PHOTO: NOAA
Though the calendar may only read February, scientists have been carefully considering the upcoming hurricane season for some time. As a result, last week NOAA’s National Weather Service announced it will use a new hurricane scale. While the changes won’t have much, if any, impact on megayacht cruising plans, they are important to understand.
The previous scale, called the Saffir-Simpson Scale, included wind-speed ranges, plus specific measurements for storm surge and flooding effects. The new scale focuses instead on wind impacts alone, modified in part based on public comment that NOAA solicited last year. The new name: Saffir-Simpson Hurricane Wind Scale. The five categories of wind-speed ranges from the prior scale remain the same in this one.
NOAA will, of course, continue to monitor potential storm surges and the related floods. It will also continue to release these forecasts when it issues hurricane advisories. But after studying recent hurricanes and consulting leading scientific experts, along with the collected public input, it realized the Saffir-Simpson Scale’s predicted storm surges didn’t always come into play.

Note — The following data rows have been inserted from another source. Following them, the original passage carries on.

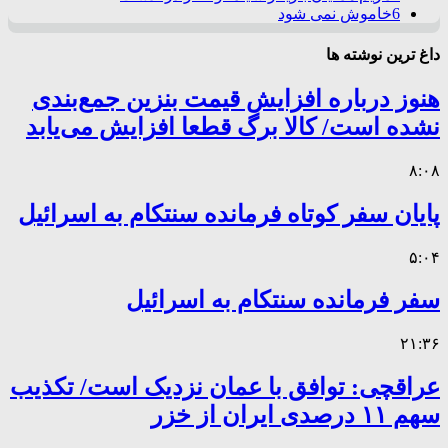
6
خاموش نمی شود
داغ ترین نوشته ها
هنوز درباره افزایش قیمت بنزین جمع‌بندی
نشده است/ کالا برگ قطعا افزایش می‌یابد
۸:۰۸
پایان سفر کوتاه فرمانده سنتکام به اسرائیل
۵:۰۴
سفر فرمانده سنتکام به اسرائیل
۲۱:۳۶
عراقچی: توافق با عمان نزدیک است/ تکذیب
سهم ۱۱ درصدی ایران از خزر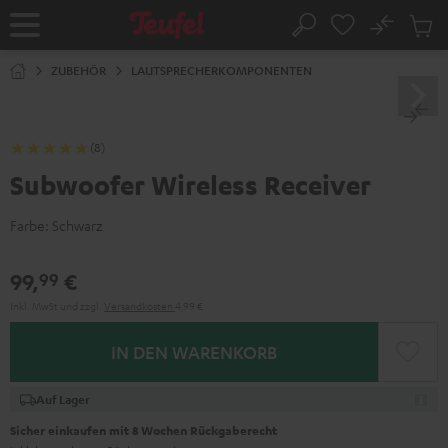
ZUM
NHALT
No
Abs
Startseite
Suche
RINGEN
Artike
im
ZUBEHÖR
LAUTSPRECHERKOMPONENTEN
Waren
(8)
Subwoofer Wireless Receiver
Farbe:
Schwarz
99,
€
99
Inkl. MwSt
und zzgl.
Versandkosten
4,99 €
IN DEN WARENKORB
Auf Lager
Sicher einkaufen mit 8 Wochen Rückgaberecht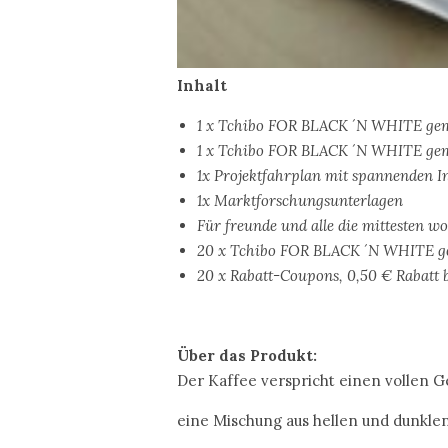
Inhalt
1 x Tchibo FOR BLACK ´N WHITE gemah
1 x Tchibo FOR BLACK ´N WHITE gemah
1x Projektfahrplan mit spannenden I
1x Marktforschungsunterlagen
Für freunde und alle die mittesten wo
20 x Tchibo FOR BLACK ´N WHITE gem
20 x Rabatt-Coupons, 0,50 € Rabatt
Über das Produkt:
Der Kaffee verspricht einen vollen G
eine Mischung aus hellen und dunkle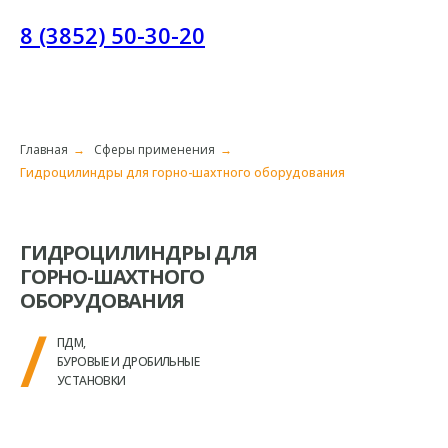
8 (3852) 50-30-20
Главная
→
Сферы применения
→
Гидроцилиндры для горно-шахтного оборудования
ГИДРОЦИЛИНДРЫ ДЛЯ
ГОРНО-ШАХТНОГО
ОБОРУДОВАНИЯ
/
ПДМ,
БУРОВЫЕ И ДРОБИЛЬНЫЕ
УСТАНОВКИ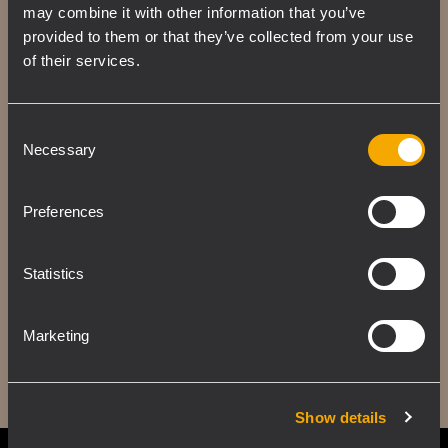
may combine it with other information that you’ve
provided to them or that they’ve collected from your use
Elegante design multi-formato e tutta la
of their services.
qualità sonora firmata RCF per offrire
un'esperienza d'ascolto superlativa in
qualsiasi applicazione.
Consent
Necessary
Selection
Preferences
Statistics
Marketing
Show details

Indeed, a number of variables affect them, such as the hurricane’s intensity, barometric pressure, size, and movement. Other variables: how deep the near-shore waters are, and what the local landscape is like.
Hurricane Charley and Hurricane Ike present good compare-contrast examples. Hurricane Charley was a Category 4 hurricane when it hit the Gulf Coast of Florida nearly six years ago, but the storm surge was only six to seven feet at its highest level. Meanwhile, Hurricane Ike (pictured above), which hit Texas in 2008, was a Category 2, with a whopping 15- to 20-foot peak storm surge. Yet another example was Hurricane Katrina, which had a peak surge of 25 feet in Mississippi, akin to a far stronger storm despite being a Category 3.